The roll-out of identity cards is not being scaled back despite plans to include sensitive employees from just two airports in the next stage, the Home Office has said.

Plans to issue cards to people employed in sensitive jobs or locations will be piloted on workers at London City and Manchester airports from next year, it was confirmed.

Critics of the scheme said this represented a "complete roll back" from the Government's original intention. But a Home Office spokeswoman said plans remained "on track" and that the Government had only said the roll-out to sensitive employees would begin in 2009.

Speaking on BBC Radio 4's Today programme, Phil Booth of the NO2ID campaign said ministers had performed a "complete roll back" by moving to restrict trials of ID cards among airport workers to just two venues: Manchester and London City.

A spokeswoman for the Home Office said that they had previously stated that the second half of 2009 would mark "the start of the roll-out" and that it was "still on track in that way".

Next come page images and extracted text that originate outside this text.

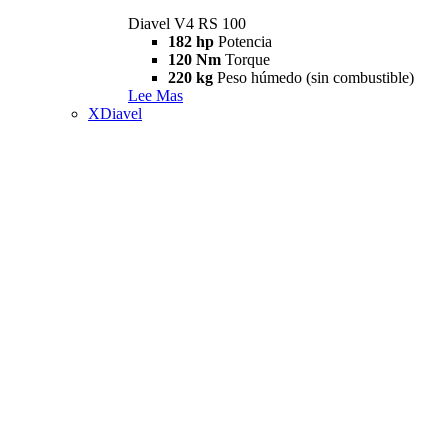
Diavel V4 RS 100
182 hp
Potencia
120 Nm
Torque
220 kg
Peso húmedo (sin combustible)
Lee Mas
XDiavel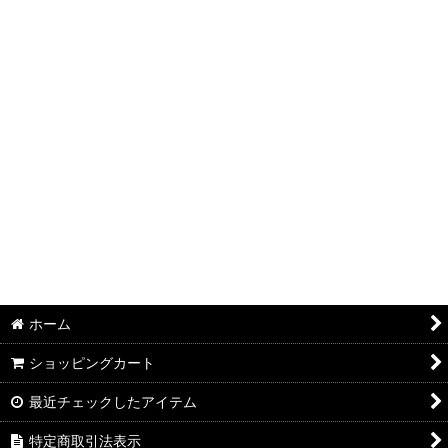
絞り込む
ホーム
ショッピングカート
最近チェックしたアイテム
特定商取引法表示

Home Secretary Jacqui Smith is expected to unveil plans for private firms, shops and the Royal Mail to bid for contracts to fingerprint millions of people for the new identity cards.

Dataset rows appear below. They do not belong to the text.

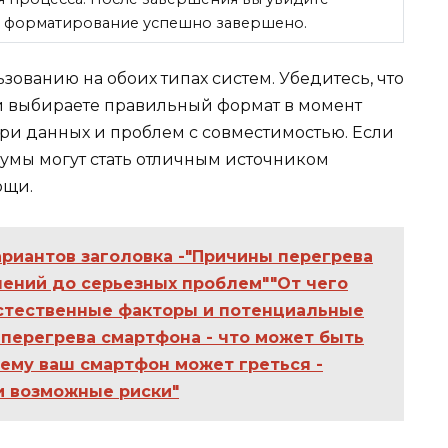
о форматирование успешно завершено.
зованию на обоих типах систем. Убедитесь, что
и выбираете правильный формат в момент
ери данных и проблем с совместимостью. Если
умы могут стать отличным источником
ощи.
ариантов заголовка -"Причины перегрева
лений до серьезных проблем""От чего
естественные факторы и потенциальные
 перегрева смартфона - что может быть
ему ваш смартфон может греться -
и возможные риски"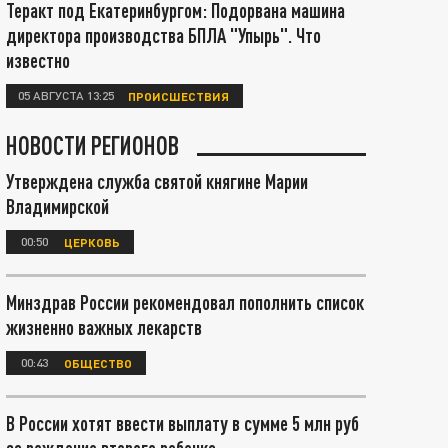
Теракт под Екатеринбургом: Подорвана машина
директора производства БПЛА "Упырь". Что
известно
05 АВГУСТА 13:25
ПРОИСШЕСТВИЯ
НОВОСТИ РЕГИОНОВ
Утверждена служба святой княгине Марии
Владимирской
00:50
ЦЕРКОВЬ
Минздрав России рекомендовал пополнить список
жизненно важных лекарств
00:43
ОБЩЕСТВО
В России хотят ввести выплату в сумме 5 млн руб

The Government is aiming to contract out the task of gathering biometric data for new passports and ID to the private sector, according to the Daily Mail.

Applicants will have all 10 fingerprints and their faces scanned. The data will then be passed to the Identity and Passport Service to be stored on the new, computerised National Identity Register.

A Home Office spokeswoman confirmed that the Government wanted to create a network of places where people could easily go to complete the application procedures for the biometric documents.

Ms Smith, who is delivering a keynote speech on ID cards, is also expected to disclose that the cost of the scheme - previously estimated at £4.5 billion - is now put at closer to £5 billion.